The number of infant cardiac deaths decreased more than 33 percent in eight U.S. states that implemented mandatory policies to screen newborns for the critical congenital heart disease (CCHD) from 2007 to 2013.
According to the U.S. Centers for Disease Control and Prevention (CDC), congenital heart defects (CHDs) are conditions that are present at birth and can affect the structure of a baby' s heart and the way it works.
They are the most common type of birth defect. CHDs affect nearly 1 percent of, or about 40,000, births per year in the United States. About 25 percent of babies with a CHD have a critical CHD.
During 1999 to 2006, there were 41,494 deaths related to CHDs in the United States. This means that CHDs were either the main cause of death or contributed to death in some way.
In 2011, critical congenital heart disease was added to the U.S. Recommended Uniform Screening Panel for newborns, according to the research published in the Journal of the American Medical Association network.

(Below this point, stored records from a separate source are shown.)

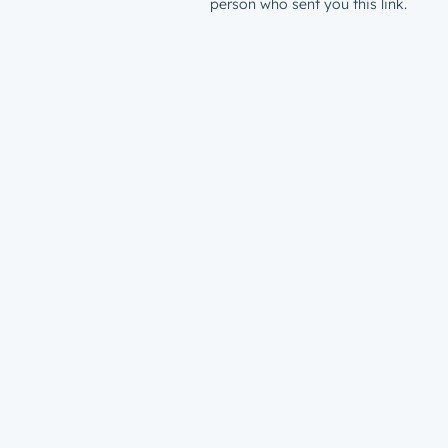
person who sent you this link.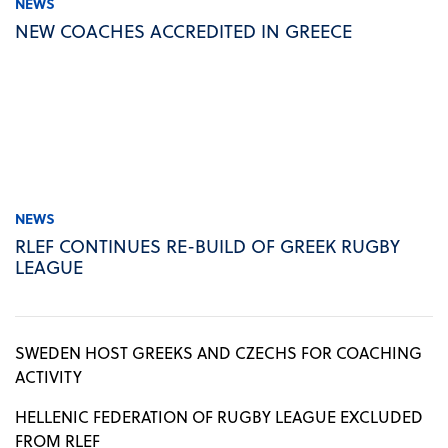
NEWS
NEW COACHES ACCREDITED IN GREECE
NEWS
RLEF CONTINUES RE-BUILD OF GREEK RUGBY
LEAGUE
SWEDEN HOST GREEKS AND CZECHS FOR COACHING
ACTIVITY
HELLENIC FEDERATION OF RUGBY LEAGUE EXCLUDED
FROM RLEF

As of June 2013, eight states had implemented mandatory screening policies, five states had voluntary screening policies, and nine states had adopted but not yet implemented mandates.
After states implemented these policies, there was an absolute decline in early infant deaths from critical congenital heart disease of 3.9 deaths per 100,000 live births, compared with prior periods and with states lacking such requirements, according to the new research, conducted by Rahi Abouk, PhD, of Cotsakos College of Business in Wayne, New Jersey, and colleagues.
In addition, deaths from other or unspecified cardiac causes decreased as well, according to the research.
"More families are able to celebrate special milestones in a child's life thanks to the early identification and treatment of heart defects," CDC Director Brenda Fitzgerald, M.D., was quoted as saying in a news release. "Screening newborns for critical congenital heart disease in every state, tribe, and territory will save lives and help babies thrive."
However, estimates of death rates were imprecise because of the small number of deaths and the small number of states with fully implemented screening mandates.
"Retrospective evaluations of regulatory policies are important to validate the projected benefits of policies," Abouk and colleagues wrote.
"In addition, lessons learned from policy evaluations in one country can inform policy decisions in other countries. In particular, the findings have implications for countries that are considering possible adoption of a policy to routinely screen newborns for critical congenital heart disease."